To do: Below are entries; repeat exactly, and nothing else, the lines from the one holding "La forêt, le 10 avril, avec des" through the one holding "лекарственных препар", inclusive. Leave the pictures out.

Stored data entries
----------------------------------------

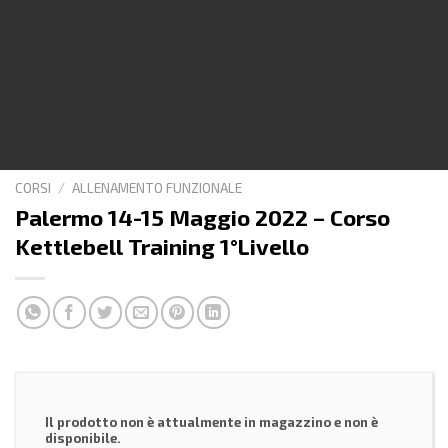
CORSI
/
ALLENAMENTO FUNZIONALE
Palermo 14-15 Maggio 2022 – Corso
Kettlebell Training 1°Livello
Il prodotto non è attualmente in magazzino e non è
disponibile.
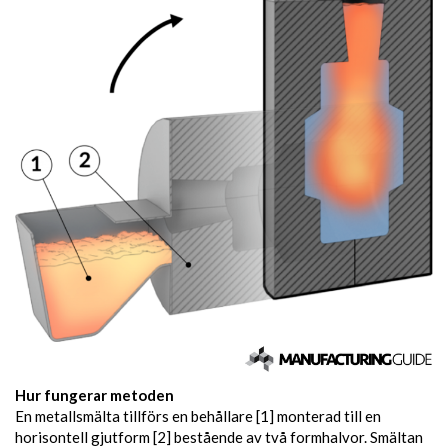
Hur fungerar metoden
En metallsmälta tillförs en behållare [1] monterad till en
horisontell gjutform [2] bestående av två formhalvor. Smältan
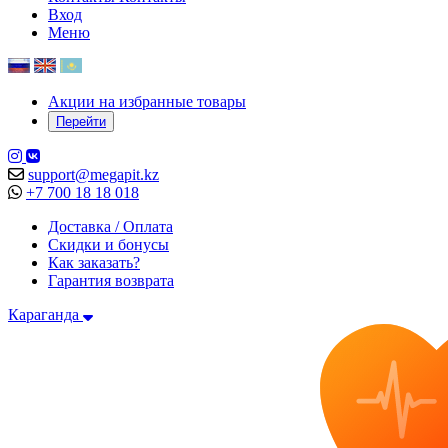
Вход
Меню
Акции на избранные товары
Перейти
support@megapit.kz
+7 700 18 18 018
Доставка / Оплата
Скидки и бонусы
Как заказать?
Гарантия возврата
Караганда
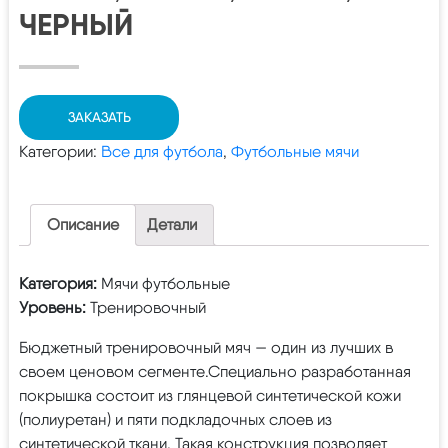
ЧЕРНЫЙ
ЗАКАЗАТЬ
Категории:
Все для футбола
,
Футбольные мячи
Описание
Детали
Категория:
Мячи футбольные
Уровень:
Тренировочный
Бюджетный тренировочный мяч — один из лучших в
своем ценовом сегменте.Специально разработанная
покрышка состоит из глянцевой синтетической кожи
(полиуретан) и пяти подкладочных слоев из
синтетической ткани. Такая конструкция позволяет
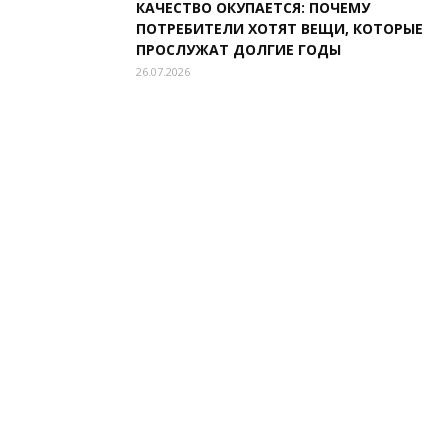
КАЧЕСТВО ОКУПАЕТСЯ: ПОЧЕМУ
ПОТРЕБИТЕЛИ ХОТЯТ ВЕЩИ, КОТОРЫЕ
ПРОСЛУЖАТ ДОЛГИЕ ГОДЫ
26.07.2026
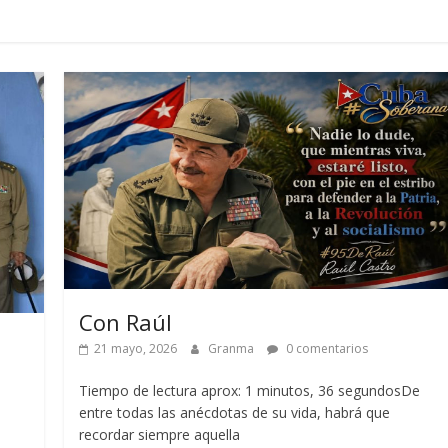
Con Raúl
e
21 mayo, 2026
Granma
0 comentarios
Tiempo de lectura aprox: 1 minutos, 36 segundosDe
entre todas las anécdotas de su vida, habrá que
recordar siempre aquella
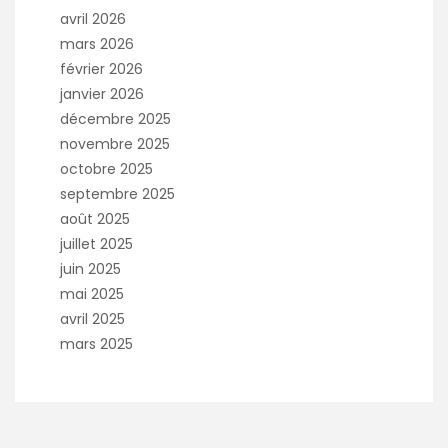
avril 2026
mars 2026
février 2026
janvier 2026
décembre 2025
novembre 2025
octobre 2025
septembre 2025
août 2025
juillet 2025
juin 2025
mai 2025
avril 2025
mars 2025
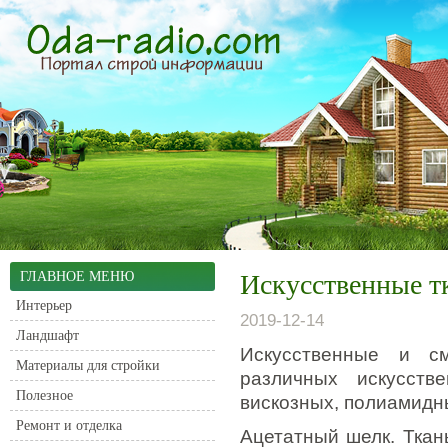
ГЛАВНОЕ МЕНЮ
Искусственные т
Интерьер
2019-12-14
Ландшафт
Искусственные и с
Материалы для стройки
различных искусств
Полезное
вискозных, полиамидн
Ремонт и отделка
Ацетатный шелк. Ткан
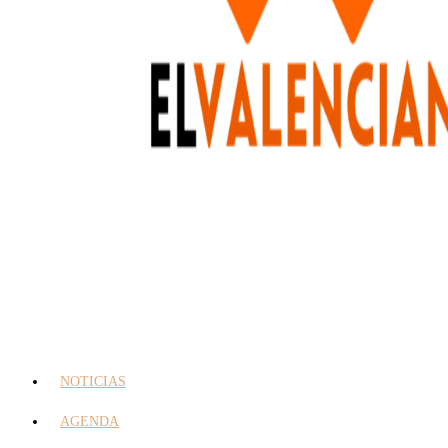
NOTICIAS
AGENDA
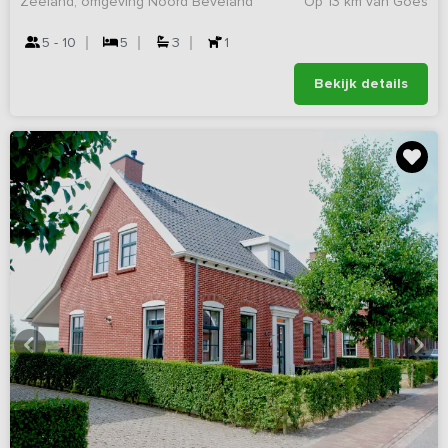
Zeeland, omgeving Noord Beveland
Op 13 km van Goes
5 - 10
5
3
1
Bekijk details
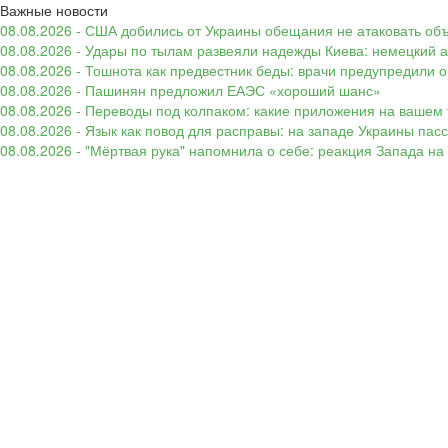
Важные новости
08.08.2026 - США добились от Украины обещания не атаковать об
08.08.2026 - Удары по тылам развеяли надежды Киева: немецкий а
08.08.2026 - Тошнота как предвестник беды: врачи предупредили
08.08.2026 - Пашинян предложил ЕАЭС «хороший шанс»
08.08.2026 - Переводы под колпаком: какие приложения на вашем 
08.08.2026 - Язык как повод для расправы: на западе Украины п
08.08.2026 - "Мёртвая рука" напомнила о себе: реакция Запада н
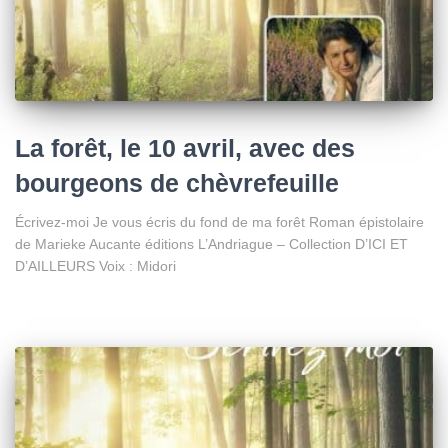
La forêt, le 10 avril, avec des
bourgeons de chèvrefeuille
Écrivez-moi Je vous écris du fond de ma forêt Roman épistolaire
de Marieke Aucante éditions L’Andriague – Collection D’ICI ET
D’AILLEURS Voix : Midori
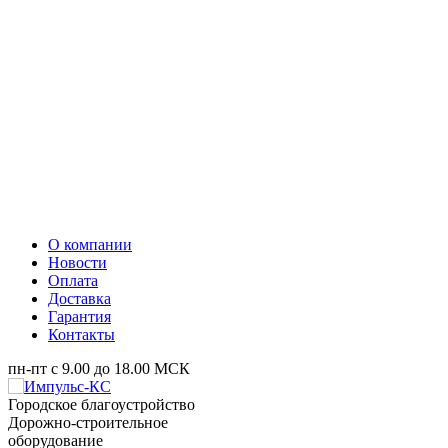
О компании
Новости
Оплата
Доставка
Гарантия
Контакты
пн-пт с 9.00 до 18.00 МСК
Городское благоустройство
Дорожно-строительное
оборудование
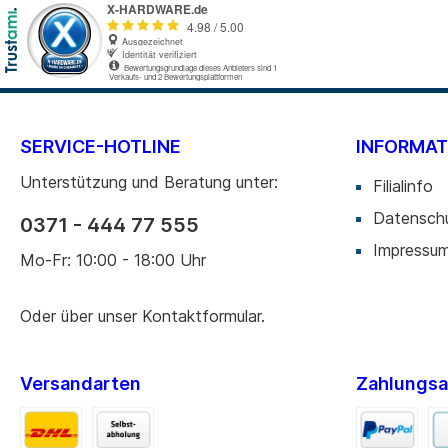
SERVICE-HOTLINE
INFORMAT
Unterstützung und Beratung unter:
Filialinfo
Datensch
0371 - 444 77 555
Impressu
Mo-Fr: 10:00 - 18:00 Uhr
Oder über unser
Kontaktformular
.
Versandarten
Zahlungsa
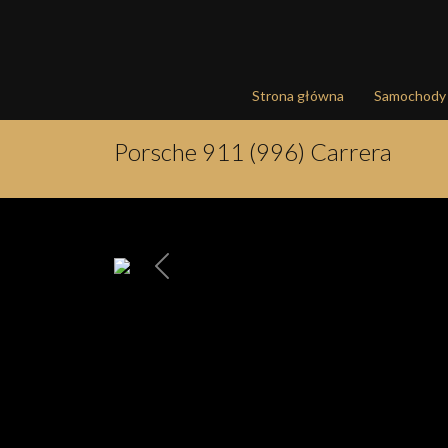
Strona główna
Samochody
Porsche 911 (996) Carrera
Poprzednia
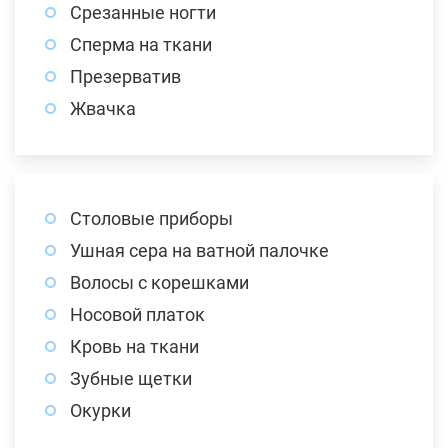
Срезанные ногти
Сперма на ткани
Презерватив
Жвачка
Столовые приборы
Ушная сера на ватной палочке
Волосы с корешками
Носовой платок
Кровь на ткани
Зубные щетки
Окурки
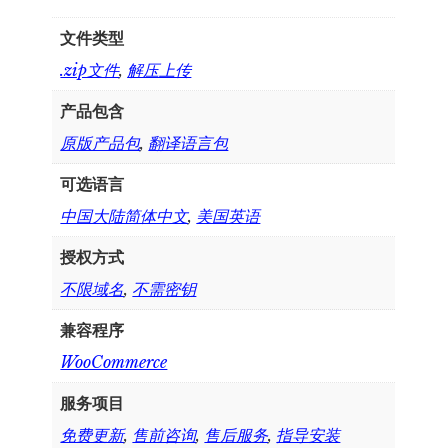
文件类型
.zip文件
,
解压上传
产品包含
原版产品包
,
翻译语言包
可选语言
中国大陆简体中文
,
美国英语
授权方式
不限域名
,
不需密钥
兼容程序
WooCommerce
服务项目
免费更新
,
售前咨询
,
售后服务
,
指导安装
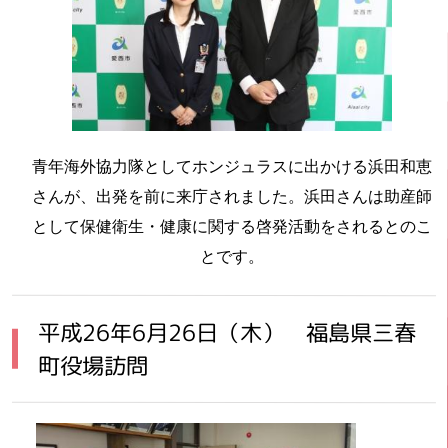
青年海外協力隊としてホンジュラスに出かける浜田和恵
さんが、出発を前に来庁されました。浜田さんは助産師
として保健衛生・健康に関する啓発活動をされるとのこ
とです。
平成26年6月26日（木） 福島県三春
町役場訪問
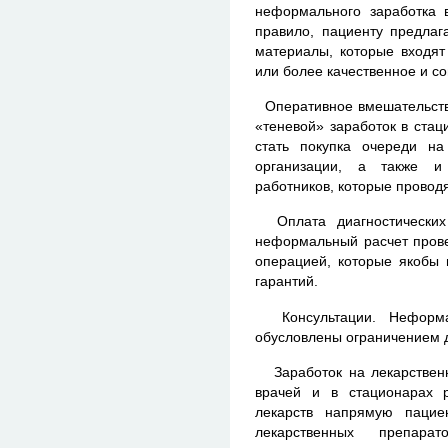
неформального заработка в
правило, пациенту предлаг
материалы, которые входят
или более качественное и с
Оперативное вмешательство
«теневой» заработок в ста
стать покупка очереди н
организации, а также и
работников, которые провод
Оплата диагностических 
неформальный расчет прове
операцией, которые якобы 
гарантий.
Консультации. Неформал
обусловлены ограничением д
Заработок на лекарственн
врачей и в стационарах 
лекарств напрямую пацие
лекарственных препар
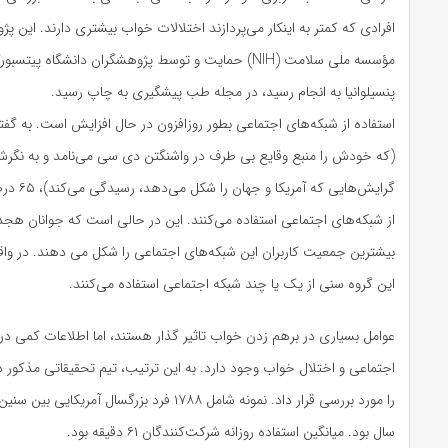
افرادی که کمتر به اینکار می‌پردازند اختلالات خواب بیشتری دارند. این 
مؤسسه ملی سلامت (NIH) حمایت و توسط پژوهشگران دانشگاه 
پنسیلوانیا به انجام رسید، در مجله طب پیشگیری به چاپ رسید.
استفاده از شبکه‌های اجتماعی بطور روزافزون در حال افزایش است. به گفت
(که خودش را منبع وقایع بی طرف در واشنگتن دی سی می‌نامد و به نگرش
گرایش‌هایی ک
از شبکه‌های اجتماعی استفاده می‌کنند. این در حالی است که جوانان هجد
بیشترین جمعیت کاربران این شبکه‌های اجتماعی را شکل می دهند. در واقع
این گروه سنی از یک یا چند شبکه اجتماعی استفاده می‌کنند.
عوامل بسیاری در برهم زدن خواب تاثیر گذار هستند، اما اطلاعات کمی در 
را مورد بررسی قرار داد. نمونه شامل ۱۷۸۸ فرد بزرگسال آمر
سال بود. میانگین استفاده روزانه شرکت‌کنندگان ۶۱ دقیقه بود.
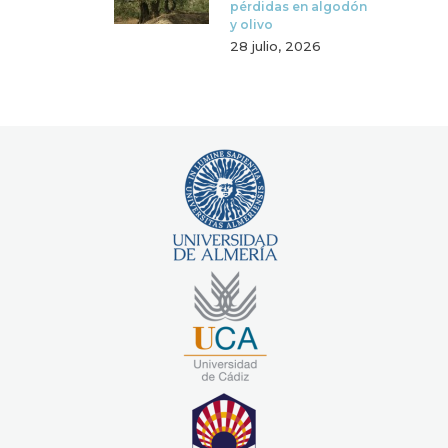
pérdidas en algodón
y olivo
28 julio, 2026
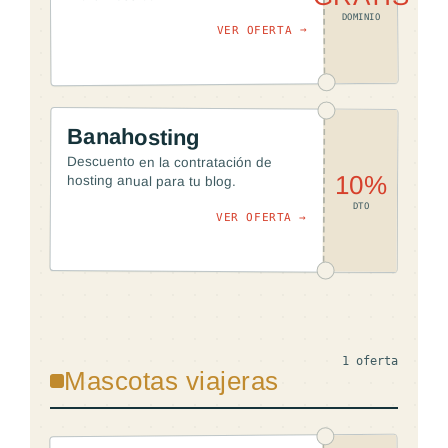
DOMINIO
VER OFERTA →
Banahosting
Descuento en la contratación de
10%
hosting anual para tu blog.
DTO
VER OFERTA →
1 oferta
Mascotas viajeras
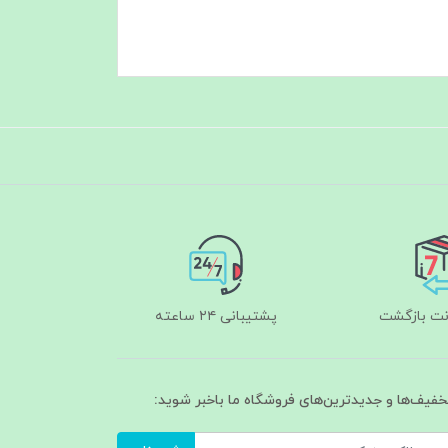
پشتیبانی ۲۴ ساعته
تخفیف‌ها و جدیدترین‌های فروشگاه ما باخبر شوید:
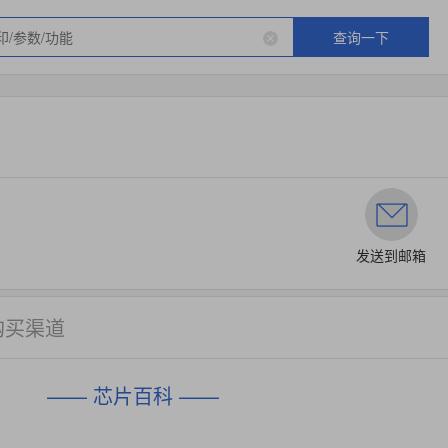
查询一下
发送到邮箱
购买渠道
—— 芯片百科 ——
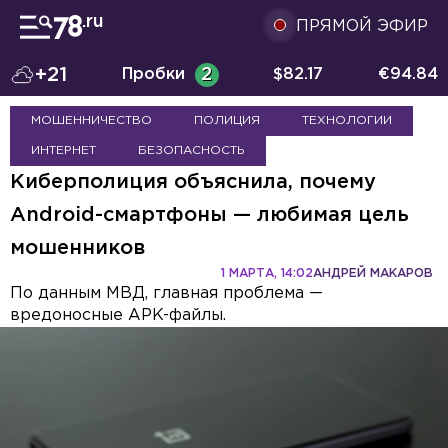
ПРЯМОЙ ЭФИР
+21
Пробки
2
$
82.17
€
94.84
МОШЕННИЧЕСТВО
ПОЛИЦИЯ
ТЕХНОЛОГИИ
ИНТЕРНЕТ
БЕЗОПАСНОСТЬ
Киберполиция объяснила, почему
Android-смартфоны — любимая цель
мошенников
1 МАРТА, 14:02
АНДРЕЙ МАКАРОВ
По данным МВД, главная проблема —
вредоносные APK-файлы.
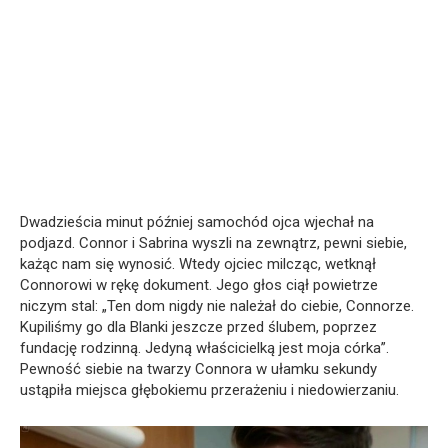
Dwadzieścia minut później samochód ojca wjechał na
podjazd. Connor i Sabrina wyszli na zewnątrz, pewni siebie,
każąc nam się wynosić. Wtedy ojciec milcząc, wetknął
Connorowi w rękę dokument. Jego głos ciął powietrze
niczym stal: „Ten dom nigdy nie należał do ciebie, Connorze.
Kupiliśmy go dla Blanki jeszcze przed ślubem, poprzez
fundację rodzinną. Jedyną właścicielką jest moja córka”.
Pewność siebie na twarzy Connora w ułamku sekundy
ustąpiła miejsca głębokiemu przerażeniu i niedowierzaniu.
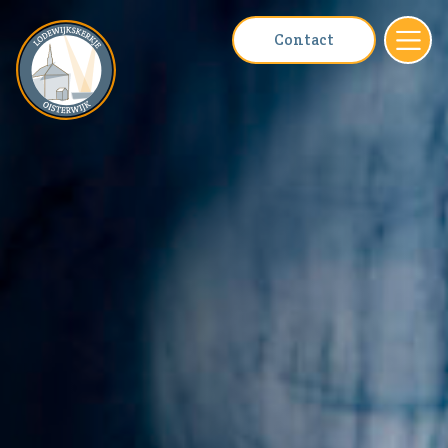
Contact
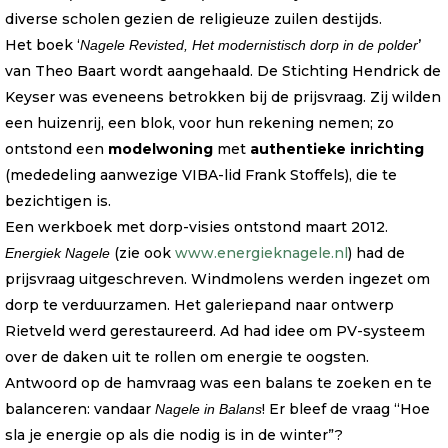
diverse scholen gezien de religieuze zuilen destijds.
Het boek ‘
’
Nagele Revisted, Het modernistisch dorp in de polder
van Theo Baart wordt aangehaald. De Stichting Hendrick de
Keyser was eveneens betrokken bij de prijsvraag. Zij wilden
een huizenrij, een blok, voor hun rekening nemen; zo
ontstond een
modelwoning
met
authentieke inrichting
(mededeling aanwezige VIBA-lid Frank Stoffels), die te
bezichtigen is.
Een werkboek met dorp-visies ontstond maart 2012.
(zie ook
www.energieknagele.nl
) had de
Energiek Nagele
prijsvraag uitgeschreven. Windmolens werden ingezet om
dorp te verduurzamen. Het galeriepand naar ontwerp
Rietveld werd gerestaureerd. Ad had idee om PV-systeem
over de daken uit te rollen om energie te oogsten.
Antwoord op de hamvraag was een balans te zoeken en te
balanceren: vandaar
! Er bleef de vraag “Hoe
Nagele in Balans
sla je energie op als die nodig is in de winter”?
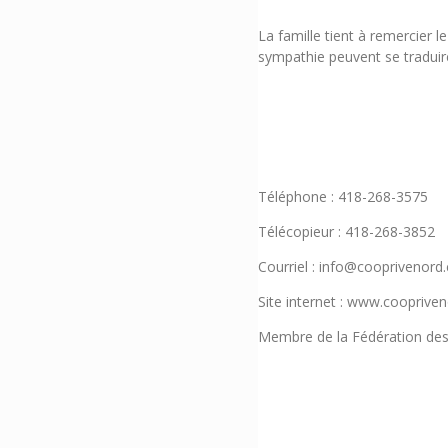
La famille tient à remercier
sympathie peuvent se traduire
Téléphone : 418-268-3575
Télécopieur : 418-268-3852
Courriel : info@cooprivenord
Site internet : www.cooprive
Membre de la Fédération des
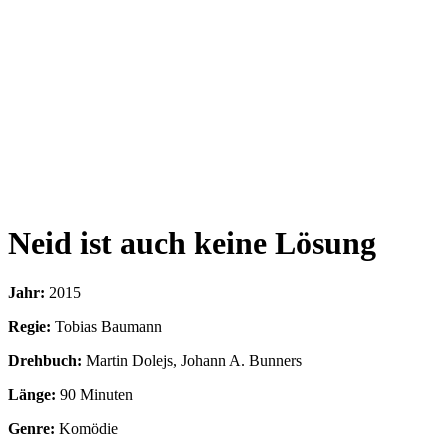
Neid ist auch keine Lösung
Jahr:
2015
Regie:
Tobias Baumann
Drehbuch:
Martin Dolejs, Johann A. Bunners
Länge:
90 Minuten
Genre:
Komödie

----------------------------------------

Solution to this exercise:
La forêt, le 10 avril, avec des
bourgeons de chèvrefeuille
Écrivez-moi Je vous écris du fond de ma forêt Roman épistolaire
de Marieke Aucante éditions L’Andriague – Collection D’ICI ET
D’AILLEURS Voix : Midori
О компании
Новости
Оплата
Доставка
Гарантия
Контакты
пн-пт с 9.00 до 18.00 МСК
Городское благоустройство
Дорожно-строительное
оборудование
SERVICE-HOTLINE
INFORMAT
Unterstützung und Beratung unter:
Filialinfo
Datensch
0371 - 444 77 555
Impressu
Mo-Fr: 10:00 - 18:00 Uhr
Oder über unser
Kontaktformular
.
Versandarten
Zahlungsa
Strona główna
Samochody
Porsche 911 (996) Carrera
Poprzednia
Срезанные ногти
Сперма на ткани
Презерватив
Жвачка
Столовые приборы
Ушная сера на ватной палочке
Волосы с корешками
Носовой платок
Кровь на ткани
Зубные щетки
Окурки
文件类型
.zip文件
,
解压上传
产品包含
原版产品包
,
翻译语言包
可选语言
中国大陆简体中文
,
美国英语
授权方式
不限域名
,
不需密钥
兼容程序
WooCommerce
服务项目
免费更新
,
售前咨询
,
售后服务
,
指导安装
青年海外協力隊としてホンジュラスに出かける浜田和恵
さんが、出発を前に来庁されました。浜田さんは助産師
として保健衛生・健康に関する啓発活動をされるとのこ
とです。
平成26年6月26日（木） 福島県三春
町役場訪問
неформального заработка в
правило, пациенту предлаг
материалы, которые входят
или более качественное и с
Оперативное вмешательство
«теневой» заработок в ста
стать покупка очереди н
организации, а также и
работников, которые провод
Оплата диагностических 
неформальный расчет прове
операцией, которые якобы 
гарантий.
Консультации. Неформал
обусловлены ограничением д
Заработок на лекарственн
врачей и в стационарах 
лекарств напрямую пацие
лекарственных препар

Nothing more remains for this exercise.